5. Little man: This scenario is a variant of the savior role that leads to narcissistic issues. It is usually seen in males but may occur in a slightly different form with females. Gender role conflicts once again are the main culprit. In this situation, a woman who may have been taught as a child to be dependent on men and defer to men for most major decisions marries a man who is inadequate in some way. She may describe him as “never there for me.” He may be a poor provider due to a general unwillingness to work hard or may even desert the family altogether.

The woman then turns to her son to take care of her in all the ways his father did not. However, the son fails in this role for two reasons. One, he may be too young and simply lack the capabilities to look after her; he probably needs his mother to take care of him. Second, the mother resents his attempts at looking after her and subverts them. The reason for this is that she really is not - nor does she really want to be - as dependent as she may appear to be. The more the son tries to meet her needs, the more the mother emasculates him.

A male with narcissistic personality disorder may marry a female with BPD. Such a union is a common couple type seen in marital therapy and is an excellent example of a marital quid pro quo.  The female with BPD is almost a prototype of a woman who seems to be in dire need of someone who will take care of her, but who spoils any attempt by anyone to do so. The relationship of the narcissistic male with his mother is thusly re-created in an even more extreme form within the marital relationship.

6. Monster. These people become seemingly horrific people within the family through such reprehensible behavior as severe child abuse. Everyone loves to hate these people. They may even brag about their misdeeds so that other people are fooled into thinking they are actually proud of them and therefore hate them all the more. This role can serve various purposes, such as to take the heat off parents who were themselves playing the monster role.

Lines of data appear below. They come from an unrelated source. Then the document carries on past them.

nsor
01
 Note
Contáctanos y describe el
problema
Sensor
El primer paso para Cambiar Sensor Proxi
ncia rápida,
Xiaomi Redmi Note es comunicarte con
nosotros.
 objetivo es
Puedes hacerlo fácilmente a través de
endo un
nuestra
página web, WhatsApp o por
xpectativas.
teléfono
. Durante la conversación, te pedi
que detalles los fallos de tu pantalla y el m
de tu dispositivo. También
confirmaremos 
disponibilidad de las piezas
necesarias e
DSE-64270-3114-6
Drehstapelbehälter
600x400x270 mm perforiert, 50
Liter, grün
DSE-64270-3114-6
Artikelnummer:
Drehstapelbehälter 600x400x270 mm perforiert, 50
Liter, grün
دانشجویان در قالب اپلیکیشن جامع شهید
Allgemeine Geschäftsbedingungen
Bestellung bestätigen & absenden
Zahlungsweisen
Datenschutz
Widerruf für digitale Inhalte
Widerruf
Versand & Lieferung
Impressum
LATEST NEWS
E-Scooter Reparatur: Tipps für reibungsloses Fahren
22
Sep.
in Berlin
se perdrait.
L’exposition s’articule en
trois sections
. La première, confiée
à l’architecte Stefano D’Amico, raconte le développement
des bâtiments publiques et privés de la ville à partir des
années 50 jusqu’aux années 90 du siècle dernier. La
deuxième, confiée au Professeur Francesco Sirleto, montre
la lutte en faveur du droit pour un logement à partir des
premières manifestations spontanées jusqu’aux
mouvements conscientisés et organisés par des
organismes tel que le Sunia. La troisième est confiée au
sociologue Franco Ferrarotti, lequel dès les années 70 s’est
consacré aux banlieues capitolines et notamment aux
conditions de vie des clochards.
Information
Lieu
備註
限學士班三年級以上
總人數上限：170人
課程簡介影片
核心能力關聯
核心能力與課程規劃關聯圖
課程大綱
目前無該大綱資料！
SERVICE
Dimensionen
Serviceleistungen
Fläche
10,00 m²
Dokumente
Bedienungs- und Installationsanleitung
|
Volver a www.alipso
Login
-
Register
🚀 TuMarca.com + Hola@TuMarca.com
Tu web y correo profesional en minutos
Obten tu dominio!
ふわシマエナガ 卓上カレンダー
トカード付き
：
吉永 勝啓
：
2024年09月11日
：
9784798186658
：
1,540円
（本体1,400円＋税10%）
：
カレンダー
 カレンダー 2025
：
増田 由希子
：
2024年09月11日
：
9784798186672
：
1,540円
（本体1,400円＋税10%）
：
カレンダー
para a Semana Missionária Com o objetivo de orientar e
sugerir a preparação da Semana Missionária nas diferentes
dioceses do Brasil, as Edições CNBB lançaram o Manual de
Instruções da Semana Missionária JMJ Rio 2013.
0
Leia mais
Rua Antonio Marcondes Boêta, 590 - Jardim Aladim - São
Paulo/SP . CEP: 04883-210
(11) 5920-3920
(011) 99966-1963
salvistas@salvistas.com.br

The monster is in effect saying, “It was OK that you abused me because look how awful I am. I clearly deserved whatever it was you dished out. In fact, I even do the exact same things you did.” Such people rarely come to therapy, so I have mostly learned about this role indirectly when my patients have to deal with parents who played the role. I believe it is central in cases in which abused children become abusive parents themselves.

These are the major role types, but there are also supporting roles such as the circuit breaker, who distracts two warring family members just when their arguments are about to escalate into violence. There is also the switchboard, who relays messages between other family members who are playing the major roles and their parents when the two parties are not speaking directly to one another.